─── Data supplied
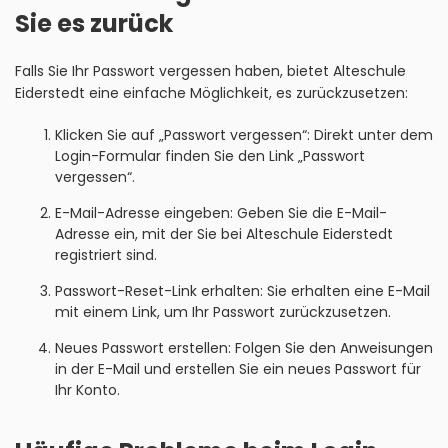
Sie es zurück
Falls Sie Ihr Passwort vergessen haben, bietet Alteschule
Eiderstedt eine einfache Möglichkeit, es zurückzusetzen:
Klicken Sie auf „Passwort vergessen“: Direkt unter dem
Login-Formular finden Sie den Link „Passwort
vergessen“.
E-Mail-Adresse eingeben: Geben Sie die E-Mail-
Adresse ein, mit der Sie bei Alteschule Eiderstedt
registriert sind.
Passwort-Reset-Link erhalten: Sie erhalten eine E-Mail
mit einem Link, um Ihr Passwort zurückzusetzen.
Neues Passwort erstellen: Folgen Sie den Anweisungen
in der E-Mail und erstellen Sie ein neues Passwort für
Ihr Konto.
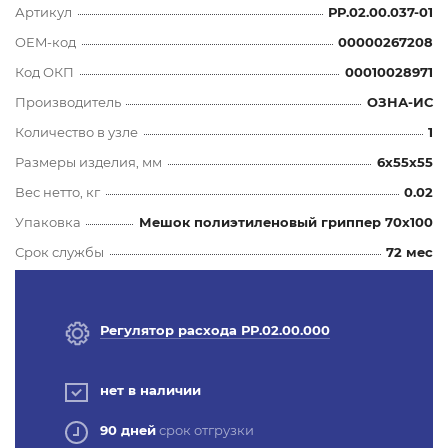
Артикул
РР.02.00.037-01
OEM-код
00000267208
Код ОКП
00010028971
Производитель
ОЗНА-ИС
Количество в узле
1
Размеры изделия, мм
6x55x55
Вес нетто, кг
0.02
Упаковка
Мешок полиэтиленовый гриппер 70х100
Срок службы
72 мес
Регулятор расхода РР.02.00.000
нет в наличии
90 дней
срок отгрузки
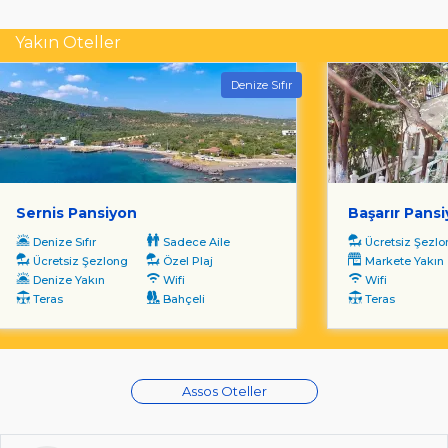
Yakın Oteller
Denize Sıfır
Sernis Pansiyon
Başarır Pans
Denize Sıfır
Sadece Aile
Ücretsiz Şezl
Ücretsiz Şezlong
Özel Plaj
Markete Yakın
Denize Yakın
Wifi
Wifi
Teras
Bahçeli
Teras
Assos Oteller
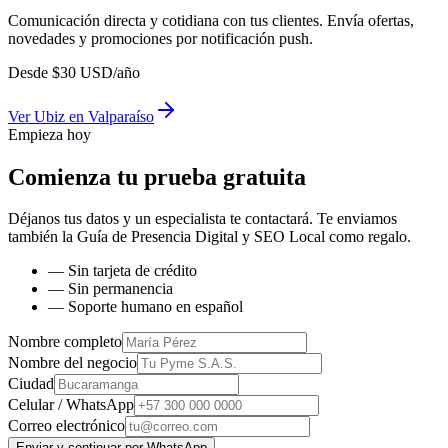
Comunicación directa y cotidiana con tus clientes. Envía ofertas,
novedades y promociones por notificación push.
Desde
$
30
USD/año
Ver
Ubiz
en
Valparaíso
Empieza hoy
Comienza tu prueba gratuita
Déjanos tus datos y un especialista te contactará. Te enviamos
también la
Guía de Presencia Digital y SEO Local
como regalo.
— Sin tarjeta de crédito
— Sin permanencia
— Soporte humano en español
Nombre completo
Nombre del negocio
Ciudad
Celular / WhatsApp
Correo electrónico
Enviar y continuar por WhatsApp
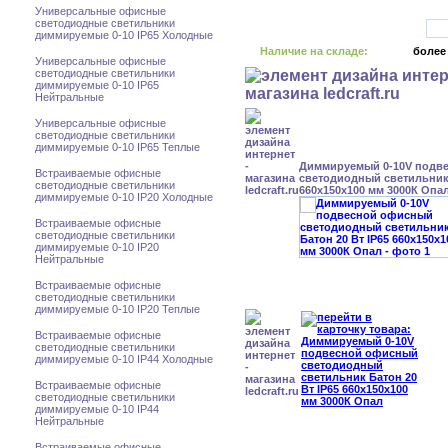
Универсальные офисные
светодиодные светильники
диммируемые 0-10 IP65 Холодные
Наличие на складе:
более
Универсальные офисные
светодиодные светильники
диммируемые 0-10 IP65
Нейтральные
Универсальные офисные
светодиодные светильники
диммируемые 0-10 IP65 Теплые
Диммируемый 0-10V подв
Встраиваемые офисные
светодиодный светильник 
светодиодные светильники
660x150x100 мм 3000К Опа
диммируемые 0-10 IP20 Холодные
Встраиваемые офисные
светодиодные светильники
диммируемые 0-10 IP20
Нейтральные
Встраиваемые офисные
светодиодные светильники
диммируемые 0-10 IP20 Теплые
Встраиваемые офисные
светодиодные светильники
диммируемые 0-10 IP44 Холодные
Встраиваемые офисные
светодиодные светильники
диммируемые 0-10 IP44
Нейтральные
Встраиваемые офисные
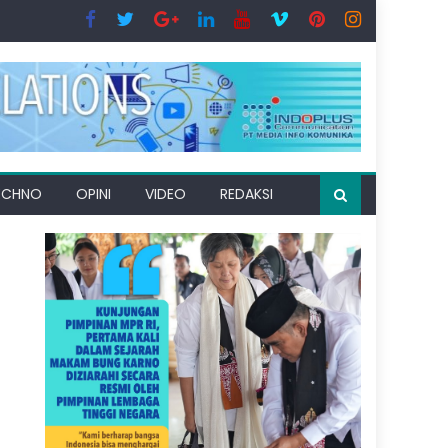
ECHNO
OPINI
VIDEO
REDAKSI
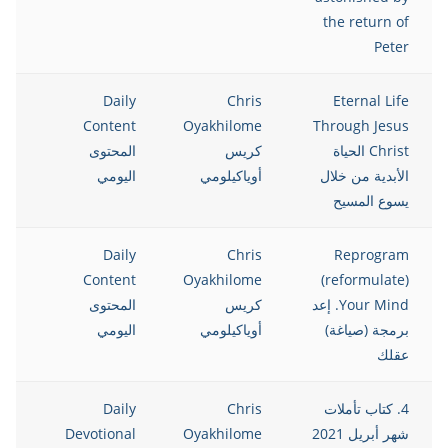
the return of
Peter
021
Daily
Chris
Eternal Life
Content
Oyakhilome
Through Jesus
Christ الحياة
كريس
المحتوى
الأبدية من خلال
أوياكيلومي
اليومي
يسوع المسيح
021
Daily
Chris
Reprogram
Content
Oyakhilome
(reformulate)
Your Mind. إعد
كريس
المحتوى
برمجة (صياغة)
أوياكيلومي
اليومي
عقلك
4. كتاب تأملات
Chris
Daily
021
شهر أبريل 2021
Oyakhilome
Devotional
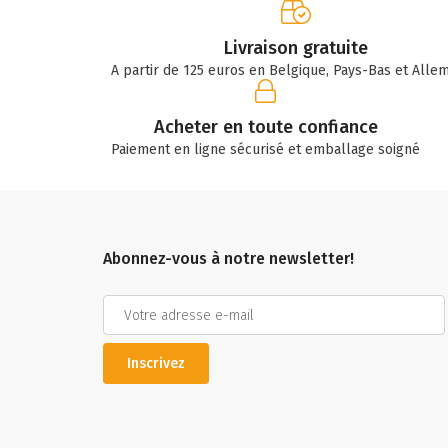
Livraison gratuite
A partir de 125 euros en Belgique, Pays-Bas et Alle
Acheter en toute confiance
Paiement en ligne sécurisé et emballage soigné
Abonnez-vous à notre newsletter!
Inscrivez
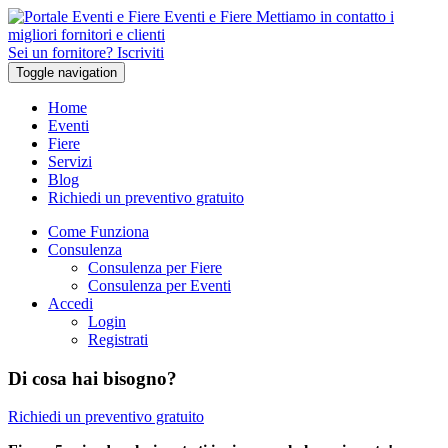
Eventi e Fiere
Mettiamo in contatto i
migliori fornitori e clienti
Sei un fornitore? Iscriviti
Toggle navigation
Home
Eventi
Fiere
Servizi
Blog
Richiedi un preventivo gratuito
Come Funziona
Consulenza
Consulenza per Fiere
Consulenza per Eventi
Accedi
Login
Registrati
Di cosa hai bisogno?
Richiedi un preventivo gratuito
──────
▶ Work item: Up to and including the line that contains "mit einem Link, um", print the records above exactly from their first line, without any pictures.

▶ Written solution:
Sie es zurück
Falls Sie Ihr Passwort vergessen haben, bietet Alteschule
Eiderstedt eine einfache Möglichkeit, es zurückzusetzen:
Klicken Sie auf „Passwort vergessen“: Direkt unter dem
Login-Formular finden Sie den Link „Passwort
vergessen“.
E-Mail-Adresse eingeben: Geben Sie die E-Mail-
Adresse ein, mit der Sie bei Alteschule Eiderstedt
registriert sind.
Passwort-Reset-Link erhalten: Sie erhalten eine E-Mail
mit einem Link, um Ihr Passwort zurückzusetzen.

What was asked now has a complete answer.